La0.8Sr0.2Mn0.8Co0.2O3-δ perovskite as an efficient functional electrocatalyst for oxygen reduction reactions

The negative effects of the widespread and rough use of fossil energy have promoted the emergence of new energy technologies. Cost-effective electrocatalysts play an irreplaceable role in energy conversion and storage, especially oxygen reduction reactions (ORR) catalysts. While the reserves of precious metal catalysts are rare and expensive, it is of prime importance to develop catalysts that can replace precious metals. In the present work, La0.8Sr0.2Mn0.8Co0.2O3-δ (LSMC) with Mn and Co is successfully prepared by sol-gel method and subsequent calcination. The characterizations of physical phase, microstructure, BET and valence state of elements demonstrate that LSMC material possesses ample mesoporous structure, large specific surface area, and multivalent elements, which can provide abundant active sites for ORR. The electrochemical tests reveal that the LSMC delivers outstandingly higher electrocatalytic activity for ORR, relatively lower overpotential and Tafel slope and a better long-term stability than the other perovskites (LSM, LSC) under alkaline condition.
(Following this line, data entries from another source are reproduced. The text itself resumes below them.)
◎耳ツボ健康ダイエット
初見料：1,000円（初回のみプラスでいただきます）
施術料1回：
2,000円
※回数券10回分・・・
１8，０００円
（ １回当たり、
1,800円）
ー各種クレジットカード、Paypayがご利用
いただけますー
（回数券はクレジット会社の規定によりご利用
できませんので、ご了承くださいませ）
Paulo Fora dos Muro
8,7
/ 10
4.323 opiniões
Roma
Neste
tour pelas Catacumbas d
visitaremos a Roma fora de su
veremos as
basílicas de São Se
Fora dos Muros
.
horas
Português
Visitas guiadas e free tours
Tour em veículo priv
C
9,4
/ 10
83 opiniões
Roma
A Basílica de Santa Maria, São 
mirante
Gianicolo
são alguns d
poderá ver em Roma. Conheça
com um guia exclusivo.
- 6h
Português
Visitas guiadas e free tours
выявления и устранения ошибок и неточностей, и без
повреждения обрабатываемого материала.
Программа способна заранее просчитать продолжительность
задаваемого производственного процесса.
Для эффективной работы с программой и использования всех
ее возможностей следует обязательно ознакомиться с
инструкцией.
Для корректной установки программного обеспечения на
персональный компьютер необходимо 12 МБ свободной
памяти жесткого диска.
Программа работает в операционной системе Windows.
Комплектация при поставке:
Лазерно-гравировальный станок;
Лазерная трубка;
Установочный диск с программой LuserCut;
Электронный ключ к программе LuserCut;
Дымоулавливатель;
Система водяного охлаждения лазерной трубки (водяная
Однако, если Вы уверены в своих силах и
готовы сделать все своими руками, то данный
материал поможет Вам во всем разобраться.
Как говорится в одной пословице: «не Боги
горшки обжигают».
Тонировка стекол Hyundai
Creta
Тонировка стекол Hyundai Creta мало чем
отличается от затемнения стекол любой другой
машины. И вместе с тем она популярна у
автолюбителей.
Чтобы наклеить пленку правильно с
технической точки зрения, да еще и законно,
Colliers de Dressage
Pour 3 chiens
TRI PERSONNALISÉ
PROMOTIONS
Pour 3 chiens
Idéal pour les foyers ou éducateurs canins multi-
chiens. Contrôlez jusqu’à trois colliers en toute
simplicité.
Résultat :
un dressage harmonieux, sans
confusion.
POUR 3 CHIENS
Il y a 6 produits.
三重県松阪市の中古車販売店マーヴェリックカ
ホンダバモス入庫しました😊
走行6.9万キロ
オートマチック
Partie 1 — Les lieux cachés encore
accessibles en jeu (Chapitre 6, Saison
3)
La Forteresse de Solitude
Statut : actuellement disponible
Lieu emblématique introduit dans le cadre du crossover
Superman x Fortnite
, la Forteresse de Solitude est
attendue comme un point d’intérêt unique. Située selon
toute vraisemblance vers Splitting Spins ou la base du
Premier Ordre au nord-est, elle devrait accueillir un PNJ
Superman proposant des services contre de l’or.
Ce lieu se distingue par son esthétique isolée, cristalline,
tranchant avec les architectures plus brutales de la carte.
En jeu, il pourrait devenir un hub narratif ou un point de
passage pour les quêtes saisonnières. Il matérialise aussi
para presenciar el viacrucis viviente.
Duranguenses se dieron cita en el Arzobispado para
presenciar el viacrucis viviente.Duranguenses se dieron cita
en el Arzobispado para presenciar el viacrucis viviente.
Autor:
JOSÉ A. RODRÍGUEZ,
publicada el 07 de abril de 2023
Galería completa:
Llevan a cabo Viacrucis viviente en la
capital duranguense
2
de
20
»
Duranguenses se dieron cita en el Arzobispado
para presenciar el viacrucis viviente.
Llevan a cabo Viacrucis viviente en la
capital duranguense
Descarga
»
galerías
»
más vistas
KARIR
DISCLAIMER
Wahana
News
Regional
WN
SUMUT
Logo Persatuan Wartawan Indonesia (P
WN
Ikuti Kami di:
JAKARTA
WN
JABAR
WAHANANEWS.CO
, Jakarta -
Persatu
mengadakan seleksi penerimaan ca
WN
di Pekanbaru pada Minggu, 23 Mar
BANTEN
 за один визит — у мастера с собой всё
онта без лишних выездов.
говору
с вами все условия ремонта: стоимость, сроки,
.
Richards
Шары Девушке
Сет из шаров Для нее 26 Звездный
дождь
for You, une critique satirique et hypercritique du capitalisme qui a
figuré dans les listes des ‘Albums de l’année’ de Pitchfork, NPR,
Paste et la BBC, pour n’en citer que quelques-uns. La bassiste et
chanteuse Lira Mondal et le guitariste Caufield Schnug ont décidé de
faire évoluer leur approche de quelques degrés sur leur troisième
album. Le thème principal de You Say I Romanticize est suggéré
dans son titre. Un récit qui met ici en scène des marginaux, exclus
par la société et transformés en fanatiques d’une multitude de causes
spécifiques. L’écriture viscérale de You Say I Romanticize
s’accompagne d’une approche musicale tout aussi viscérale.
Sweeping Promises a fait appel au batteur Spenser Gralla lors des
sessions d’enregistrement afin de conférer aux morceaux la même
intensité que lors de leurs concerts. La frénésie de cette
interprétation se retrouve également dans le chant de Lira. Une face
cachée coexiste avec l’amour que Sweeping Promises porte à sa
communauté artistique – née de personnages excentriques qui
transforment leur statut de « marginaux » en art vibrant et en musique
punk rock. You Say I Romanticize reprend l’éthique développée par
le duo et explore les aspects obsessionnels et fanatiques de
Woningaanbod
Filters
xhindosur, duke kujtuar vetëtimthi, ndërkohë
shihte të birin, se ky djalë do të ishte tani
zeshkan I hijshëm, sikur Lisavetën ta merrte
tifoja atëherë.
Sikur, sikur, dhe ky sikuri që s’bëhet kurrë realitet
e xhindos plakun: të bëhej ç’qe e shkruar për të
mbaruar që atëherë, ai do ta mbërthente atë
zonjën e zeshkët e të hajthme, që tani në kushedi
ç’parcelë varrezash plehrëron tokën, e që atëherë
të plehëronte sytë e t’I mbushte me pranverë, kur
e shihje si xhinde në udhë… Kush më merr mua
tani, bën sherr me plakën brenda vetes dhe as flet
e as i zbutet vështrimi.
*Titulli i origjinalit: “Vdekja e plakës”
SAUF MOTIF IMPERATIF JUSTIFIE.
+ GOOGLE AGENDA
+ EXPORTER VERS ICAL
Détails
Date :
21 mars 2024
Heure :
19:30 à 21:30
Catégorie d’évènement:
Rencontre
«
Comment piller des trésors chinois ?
Furthermore, the coupling effects of high content of high-valence Co, multivalent Mn and large amounts of adsorbed oxygen endow the catalyst excellent ORR electrocatalytic activity. The present work investigating the effect of Mn and Co elements on the electrocatalysis of LSMC perovskite, will provide the possibility of developing a new type of perovskite electrocatalyst with excellent ORR electrocatalytic activity and low cost.